RECORD EXCERPTS below:
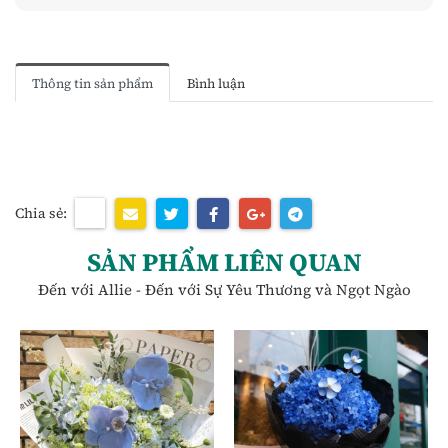
Thông tin sản phẩm
Bình luận
Chia sẻ:
SẢN PHẨM LIÊN QUAN
Đến với Allie - Đến với Sự Yêu Thương và Ngọt Ngào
End of RECORD EXCERPTS.
EXERCISE PROMPT
Once the pictures are set aside, transcribe the remaining lines above exactly.

SOLUTION TO THE PROBLEM
Thông tin sản phẩm
Bình luận
Chia sẻ:
SẢN PHẨM LIÊN QUAN
Đến với Allie - Đến với Sự Yêu Thương và Ngọt Ngào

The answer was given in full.